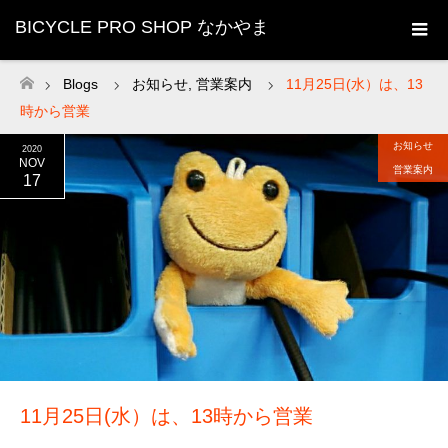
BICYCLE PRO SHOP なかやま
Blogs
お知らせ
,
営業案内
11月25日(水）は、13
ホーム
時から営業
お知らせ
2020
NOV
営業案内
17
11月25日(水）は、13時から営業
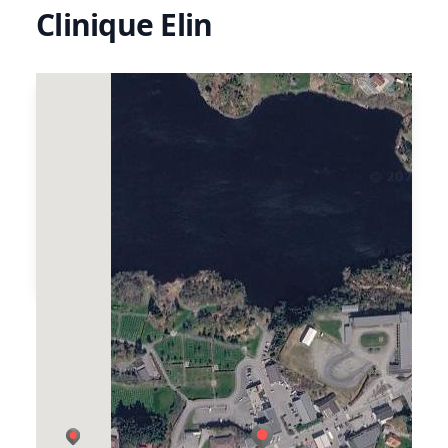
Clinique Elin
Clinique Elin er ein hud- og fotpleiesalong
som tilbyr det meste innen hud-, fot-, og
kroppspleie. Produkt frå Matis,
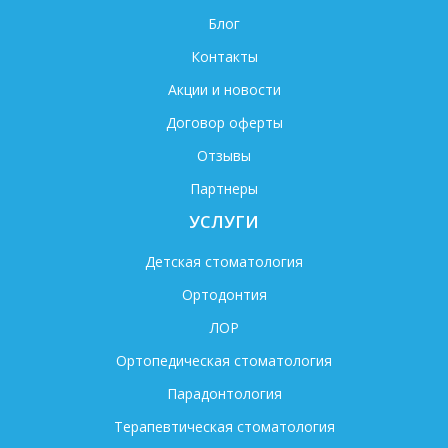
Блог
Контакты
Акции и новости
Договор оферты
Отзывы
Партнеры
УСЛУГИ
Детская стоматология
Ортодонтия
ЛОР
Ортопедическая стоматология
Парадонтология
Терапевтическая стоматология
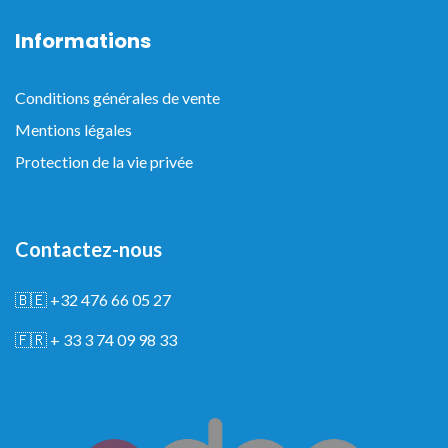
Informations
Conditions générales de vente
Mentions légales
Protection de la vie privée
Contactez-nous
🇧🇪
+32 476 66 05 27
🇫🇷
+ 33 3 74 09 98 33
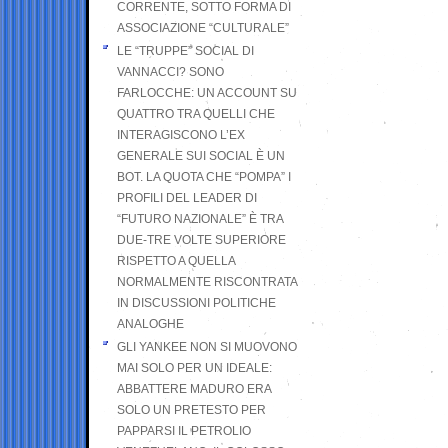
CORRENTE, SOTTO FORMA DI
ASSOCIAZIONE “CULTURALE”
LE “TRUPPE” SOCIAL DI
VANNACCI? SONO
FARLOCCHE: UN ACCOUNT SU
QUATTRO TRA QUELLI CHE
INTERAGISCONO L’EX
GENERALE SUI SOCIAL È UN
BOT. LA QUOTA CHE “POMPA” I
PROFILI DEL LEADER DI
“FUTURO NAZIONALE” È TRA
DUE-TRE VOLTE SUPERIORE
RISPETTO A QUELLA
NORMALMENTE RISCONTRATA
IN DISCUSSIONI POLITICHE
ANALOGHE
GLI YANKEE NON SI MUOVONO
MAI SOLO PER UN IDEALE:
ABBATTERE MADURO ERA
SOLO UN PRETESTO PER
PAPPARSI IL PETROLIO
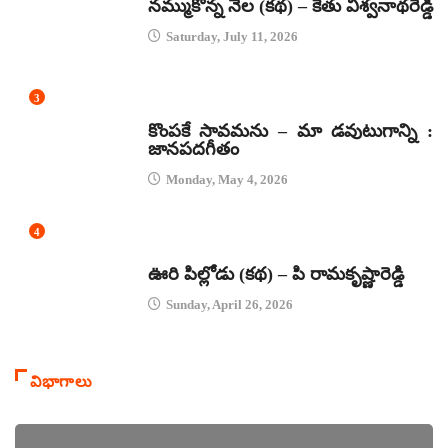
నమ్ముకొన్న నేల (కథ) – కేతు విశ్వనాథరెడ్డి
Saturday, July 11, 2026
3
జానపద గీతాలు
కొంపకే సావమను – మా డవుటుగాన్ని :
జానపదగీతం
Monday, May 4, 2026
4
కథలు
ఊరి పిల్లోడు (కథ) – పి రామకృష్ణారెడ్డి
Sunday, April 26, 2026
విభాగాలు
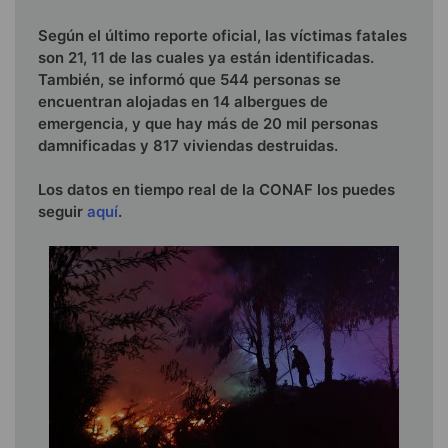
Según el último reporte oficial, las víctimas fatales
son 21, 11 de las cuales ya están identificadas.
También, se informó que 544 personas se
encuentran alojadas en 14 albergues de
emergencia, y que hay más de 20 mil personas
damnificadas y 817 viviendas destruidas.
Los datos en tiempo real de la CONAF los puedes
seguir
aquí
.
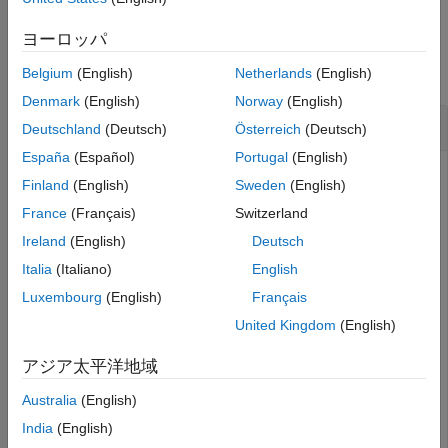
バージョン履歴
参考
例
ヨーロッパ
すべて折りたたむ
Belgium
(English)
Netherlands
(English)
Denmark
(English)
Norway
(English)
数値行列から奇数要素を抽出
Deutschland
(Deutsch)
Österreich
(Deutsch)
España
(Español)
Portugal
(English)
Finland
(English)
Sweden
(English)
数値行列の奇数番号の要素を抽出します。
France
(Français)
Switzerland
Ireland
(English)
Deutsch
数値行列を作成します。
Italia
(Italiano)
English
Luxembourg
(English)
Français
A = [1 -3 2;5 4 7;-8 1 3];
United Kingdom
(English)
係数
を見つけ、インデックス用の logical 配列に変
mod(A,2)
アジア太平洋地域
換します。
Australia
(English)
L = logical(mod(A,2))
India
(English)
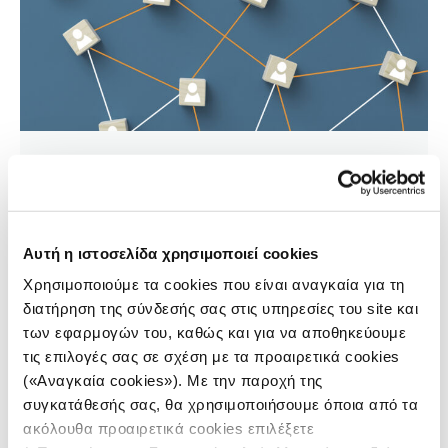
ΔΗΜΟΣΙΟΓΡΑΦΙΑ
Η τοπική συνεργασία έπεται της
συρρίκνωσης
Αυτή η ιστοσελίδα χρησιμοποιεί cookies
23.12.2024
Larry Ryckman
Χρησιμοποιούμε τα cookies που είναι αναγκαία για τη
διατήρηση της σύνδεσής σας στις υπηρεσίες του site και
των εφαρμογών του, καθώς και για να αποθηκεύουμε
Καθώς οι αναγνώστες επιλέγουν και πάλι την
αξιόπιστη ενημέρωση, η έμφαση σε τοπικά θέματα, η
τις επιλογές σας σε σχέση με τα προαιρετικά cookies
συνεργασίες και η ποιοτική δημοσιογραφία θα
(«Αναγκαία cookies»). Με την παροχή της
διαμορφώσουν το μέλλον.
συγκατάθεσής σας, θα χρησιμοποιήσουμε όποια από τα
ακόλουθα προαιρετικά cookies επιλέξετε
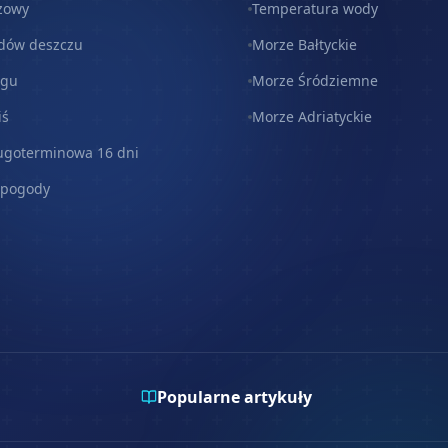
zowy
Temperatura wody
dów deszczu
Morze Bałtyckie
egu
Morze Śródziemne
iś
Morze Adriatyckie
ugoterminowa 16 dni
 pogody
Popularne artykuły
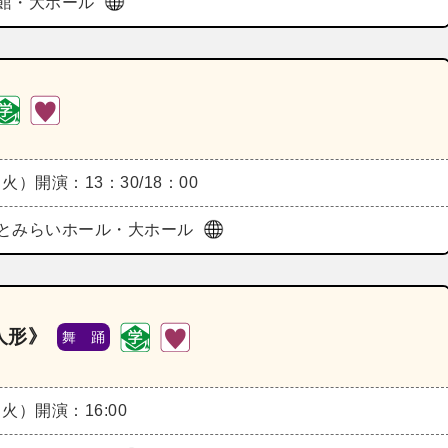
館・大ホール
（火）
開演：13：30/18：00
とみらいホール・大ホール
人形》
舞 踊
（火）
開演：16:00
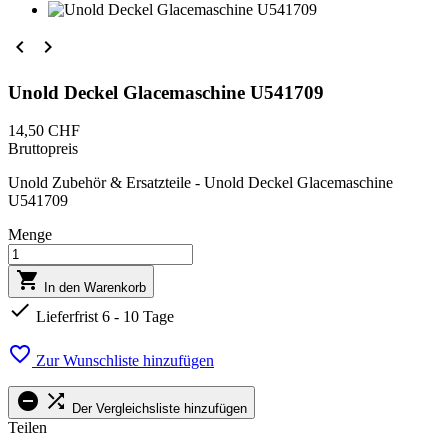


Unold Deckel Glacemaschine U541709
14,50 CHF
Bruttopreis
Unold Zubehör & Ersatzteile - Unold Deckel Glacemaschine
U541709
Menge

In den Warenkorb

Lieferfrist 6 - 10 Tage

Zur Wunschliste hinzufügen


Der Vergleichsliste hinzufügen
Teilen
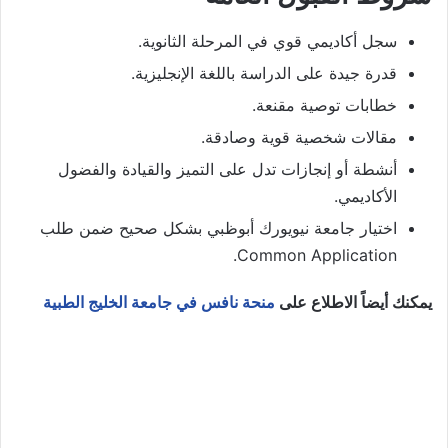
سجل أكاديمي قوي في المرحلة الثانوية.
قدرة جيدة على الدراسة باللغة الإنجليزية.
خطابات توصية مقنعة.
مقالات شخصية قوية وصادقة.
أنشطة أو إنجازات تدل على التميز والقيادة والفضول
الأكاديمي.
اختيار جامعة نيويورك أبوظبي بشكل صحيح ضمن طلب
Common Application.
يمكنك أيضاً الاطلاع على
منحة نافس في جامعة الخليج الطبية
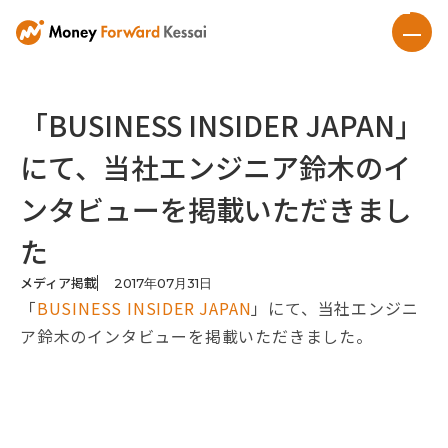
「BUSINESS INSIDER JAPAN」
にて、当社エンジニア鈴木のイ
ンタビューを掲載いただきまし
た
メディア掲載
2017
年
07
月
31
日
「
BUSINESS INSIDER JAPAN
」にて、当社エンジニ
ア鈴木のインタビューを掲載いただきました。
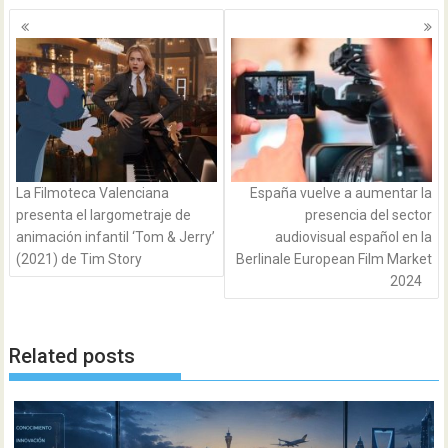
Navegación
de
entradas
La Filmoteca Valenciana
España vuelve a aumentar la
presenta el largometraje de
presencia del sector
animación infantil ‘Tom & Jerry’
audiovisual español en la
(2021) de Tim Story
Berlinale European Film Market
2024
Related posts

+ + + +

[Task objective]
Reproduce these records exactly, but not the pictures.

[Reply]
BICYCLE PRO SHOP なかやま
Blogs
お知らせ
,
営業案内
11月25日(水）は、13
ホーム
時から営業
お知らせ
2020
NOV
営業案内
17
11月25日(水）は、13時から営業
Clinique Elin
Clinique Elin er ein hud- og fotpleiesalong
som tilbyr det meste innen hud-, fot-, og
kroppspleie. Produkt frå Matis,
Блог
Контакты
Акции и новости
Договор оферты
Отзывы
Партнеры
УСЛУГИ
Детская стоматология
Ортодонтия
ЛОР
Ортопедическая стоматология
Парадонтология
Терапевтическая стоматология
Informations
Conditions générales de vente
Mentions légales
Protection de la vie privée
Contactez-nous
🇧🇪
+32 476 66 05 27
🇫🇷
+ 33 3 74 09 98 33
CORRENTE, SOTTO FORMA DI
ASSOCIAZIONE “CULTURALE”
LE “TRUPPE” SOCIAL DI
VANNACCI? SONO
FARLOCCHE: UN ACCOUNT SU
QUATTRO TRA QUELLI CHE
INTERAGISCONO L’EX
GENERALE SUI SOCIAL È UN
BOT. LA QUOTA CHE “POMPA” I
PROFILI DEL LEADER DI
“FUTURO NAZIONALE” È TRA
DUE-TRE VOLTE SUPERIORE
RISPETTO A QUELLA
NORMALMENTE RISCONTRATA
IN DISCUSSIONI POLITICHE
ANALOGHE
GLI YANKEE NON SI MUOVONO
MAI SOLO PER UN IDEALE:
ABBATTERE MADURO ERA
SOLO UN PRETESTO PER
PAPPARSI IL PETROLIO
నమ్ముకొన్న నేల (కథ) – కేతు విశ్వనాథరెడ్డి
Saturday, July 11, 2026
3
జానపద గీతాలు
కొంపకే సావమను – మా డవుటుగాన్ని :
జానపదగీతం
Monday, May 4, 2026
4
కథలు
ఊరి పిల్లోడు (కథ) – పి రామకృష్ణారెడ్డి
Sunday, April 26, 2026
విభాగాలు
Según el último reporte oficial, las víctimas fatales
son 21, 11 de las cuales ya están identificadas.
También, se informó que 544 personas se
encuentran alojadas en 14 albergues de
emergencia, y que hay más de 20 mil personas
damnificadas y 817 viviendas destruidas.
Los datos en tiempo real de la CONAF los puedes
seguir
aquí
.
バージョン履歴
参考
例
ヨーロッパ
すべて折りたたむ
Belgium
(English)
Netherlands
(English)
Denmark
(English)
Norway
(English)
数値行列から奇数要素を抽出
Deutschland
(Deutsch)
Österreich
(Deutsch)
España
(Español)
Portugal
(English)
Finland
(English)
Sweden
(English)
数値行列の奇数番号の要素を抽出します。
France
(Français)
Switzerland
Ireland
(English)
Deutsch
数値行列を作成します。
Italia
(Italiano)
English
Luxembourg
(English)
Français
A = [1 -3 2;5 4 7;-8 1 3];
United Kingdom
(English)
係数
を見つけ、インデックス用の logical 配列に変
mod(A,2)
アジア太平洋地域
換します。
Australia
(English)
L = logical(mod(A,2))
India
(English)
ΔΗΜΟΣΙΟΓΡΑΦΙΑ
Η τοπική συνεργασία έπεται της
συρρίκνωσης
Αυτή η ιστοσελίδα χρησιμοποιεί cookies
23.12.2024
Larry Ryckman
Χρησιμοποιούμε τα cookies που είναι αναγκαία για τη
διατήρηση της σύνδεσής σας στις υπηρεσίες του site και
των εφαρμογών του, καθώς και για να αποθηκεύουμε
Καθώς οι αναγνώστες επιλέγουν και πάλι την
αξιόπιστη ενημέρωση, η έμφαση σε τοπικά θέματα, η
τις επιλογές σας σε σχέση με τα προαιρετικά cookies
συνεργασίες και η ποιοτική δημοσιογραφία θα
(«Αναγκαία cookies»). Με την παροχή της
διαμορφώσουν το μέλλον.
συγκατάθεσής σας, θα χρησιμοποιήσουμε όποια από τα
ακόλουθα προαιρετικά cookies επιλέξετε
zowy
Temperatura wody
dów deszczu
Morze Bałtyckie
egu
Morze Śródziemne
iś
Morze Adriatyckie
ugoterminowa 16 dni
 pogody
Popularne artykuły
館・大ホール
（火）
開演：13：30/18：00
とみらいホール・大ホール
人形》
舞 踊
（火）
開演：16:00


Unold Deckel Glacemaschine U541709
14,50 CHF
Bruttopreis
Unold Zubehör & Ersatzteile - Unold Deckel Glacemaschine
U541709
Menge

In den Warenkorb

Lieferfrist 6 - 10 Tage

Zur Wunschliste hinzufügen


Der Vergleichsliste hinzufügen
Teilen
سجل أكاديمي قوي في المرحلة الثانوية.
قدرة جيدة على الدراسة باللغة الإنجليزية.
خطابات توصية مقنعة.
مقالات شخصية قوية وصادقة.
أنشطة أو إنجازات تدل على التميز والقيادة والفضول
الأكاديمي.
اختيار جامعة نيويورك أبوظبي بشكل صحيح ضمن طلب
Common Application.
يمكنك أيضاً الاطلاع على
منحة نافس في جامعة الخليج الطبية
「BUSINESS INSIDER JAPAN」
にて、当社エンジニア鈴木のイ
ンタビューを掲載いただきまし
た
メディア掲載
2017
年
07
月
31
日
「
BUSINESS INSIDER JAPAN
」にて、当社エンジニ
ア鈴木のインタビューを掲載いただきました。
Navegación
de
entradas
La Filmoteca Valenciana
España vuelve a aumentar la
presenta el largometraje de
presencia del sector
animación infantil ‘Tom & Jerry’
audiovisual español en la
(2021) de Tim Story
Berlinale European Film Market
2024
Related posts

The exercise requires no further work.